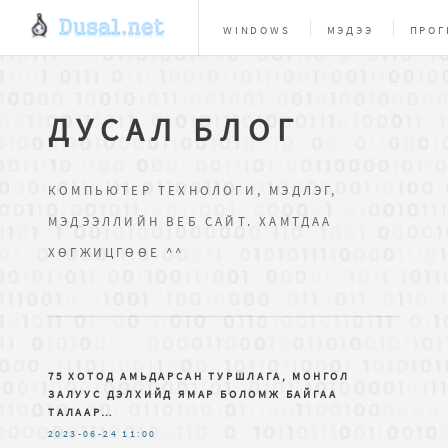
WINDOWS
МЭДЭЭ
ПРОГ
ВЕБ МАСТЕРУУДАД
БИ
ДУСАЛ БЛОГ
КОМПЬЮТЕР ТЕХНОЛОГИ, МЭДЛЭГ,
МЭДЭЭЛЛИЙН ВЕБ САЙТ. ХАМТДАА
ХӨГЖИЦГӨӨЕ ^^
75 ХОТОД АМЬДАРСАН ТУРШЛАГА, МОНГОЛ
ЗАЛУУС ДЭЛХИЙД ЯМАР БОЛОМЖ БАЙГАА
ТАЛААР…
2023-06-24
11:00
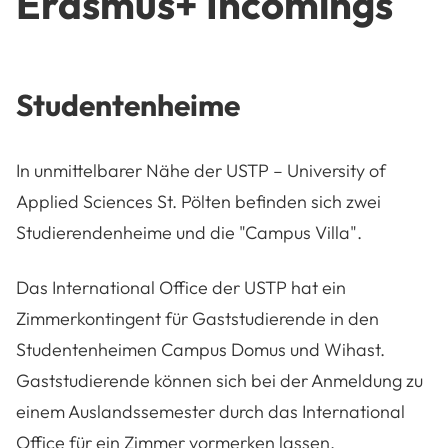
Erasmus+ Incomings
Studentenheime
In unmittelbarer Nähe der USTP – University of
Applied Sciences St. Pölten befinden sich zwei
Studierendenheime und die "Campus Villa".
Das International Office der USTP hat ein
Zimmerkontingent für Gaststudierende in den
Studentenheimen Campus Domus und Wihast.
Gaststudierende können sich bei der Anmeldung zu
einem Auslandssemester durch das International
Office für ein Zimmer vormerken lassen.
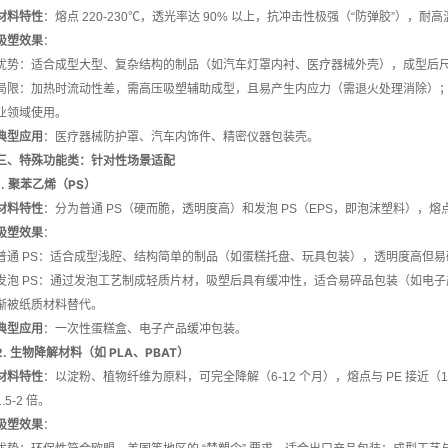
材料特性
：熔点 220-230℃，透光率达 90% 以上，抗冲击性极强（“防弹胶”），耐高
吸塑效果
：
优势：适合成型大型、复杂结构的制品（如汽车灯罩内衬、医疗器械外壳），成型后
局限：加热时流动性差，需高压吸塑辅助成型，且易产生内应力（需退火处理消除）；价格昂
业领域使用。
典型应用
：医疗器械防护罩、汽车内饰件、精密仪器包装壳。
三、特殊功能类：针对性场景适配
1. 聚苯乙烯（PS）
材料特性
：分为普通 PS（硬而脆，透明度高）和发泡 PS（EPS，即泡沫塑料），熔点
吸塑效果
：
普通 PS：适合成型浅腔、结构简单的制品（如蛋糕托盘、玩具包装），透明度高但易
发泡 PS：通过发泡工艺制成轻质片材，吸塑后具有缓冲性，适合易碎品包装（如电
渐被纸质材料替代。
典型应用
：一次性蛋糕盒、电子产品缓冲包装。
2. 生物降解材料（如 PLA、PBAT）
材料特性
：以淀粉、植物纤维为原料，可完全降解（6-12 个月），熔点与 PE 接近（11
1.5-2 倍。
吸塑效果
：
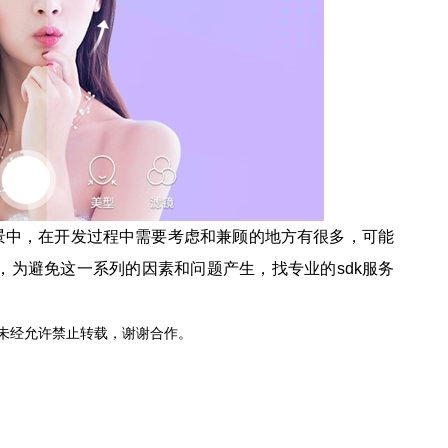
景中，在开发过程中需要考虑和兼顾的地方有很多，可能
，为避免这一系列的因素和问题产生，找专业的sdk服务
未经允许禁止转载，谢谢合作。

::::

Exercise aim. Hand back the data above exactly, leaving out all pictures.

Written solution.
WINDOWS
МЭДЭЭ
ПРОГ
ВЕБ МАСТЕРУУДАД
БИ
ДУСАЛ БЛОГ
КОМПЬЮТЕР ТЕХНОЛОГИ, МЭДЛЭГ,
МЭДЭЭЛЛИЙН ВЕБ САЙТ. ХАМТДАА
ХӨГЖИЦГӨӨЕ ^^
75 ХОТОД АМЬДАРСАН ТУРШЛАГА, МОНГОЛ
ЗАЛУУС ДЭЛХИЙД ЯМАР БОЛОМЖ БАЙГАА
ТАЛААР…
2023-06-24
11:00
Erasmus+ Incomings
Studentenheime
In unmittelbarer Nähe der USTP – University of
Applied Sciences St. Pölten befinden sich zwei
Studierendenheime und die "Campus Villa".
Das International Office der USTP hat ein
Zimmerkontingent für Gaststudierende in den
Studentenheimen Campus Domus und Wihast.
Gaststudierende können sich bei der Anmeldung zu
einem Auslandssemester durch das International
Office für ein Zimmer vormerken lassen.
材料特性
：熔点 220-230℃，透光率达 90% 以上，抗冲击性极强（“防弹胶”），耐高
吸塑效果
：
优势：适合成型大型、复杂结构的制品（如汽车灯罩内衬、医疗器械外壳），成型后
局限：加热时流动性差，需高压吸塑辅助成型，且易产生内应力（需退火处理消除）；价格昂
业领域使用。
典型应用
：医疗器械防护罩、汽车内饰件、精密仪器包装壳。
三、特殊功能类：针对性场景适配
1. 聚苯乙烯（PS）
材料特性
：分为普通 PS（硬而脆，透明度高）和发泡 PS（EPS，即泡沫塑料），熔点
吸塑效果
：
普通 PS：适合成型浅腔、结构简单的制品（如蛋糕托盘、玩具包装），透明度高但易
发泡 PS：通过发泡工艺制成轻质片材，吸塑后具有缓冲性，适合易碎品包装（如电
渐被纸质材料替代。
典型应用
：一次性蛋糕盒、电子产品缓冲包装。
2. 生物降解材料（如 PLA、PBAT）
材料特性
：以淀粉、植物纤维为原料，可完全降解（6-12 个月），熔点与 PE 接近（11
1.5-2 倍。
吸塑效果
：
景中，在开发过程中需要考虑和兼顾的地方有很多，可能
，为避免这一系列的因素和问题产生，找专业的sdk服务
未经允许禁止转载，谢谢合作。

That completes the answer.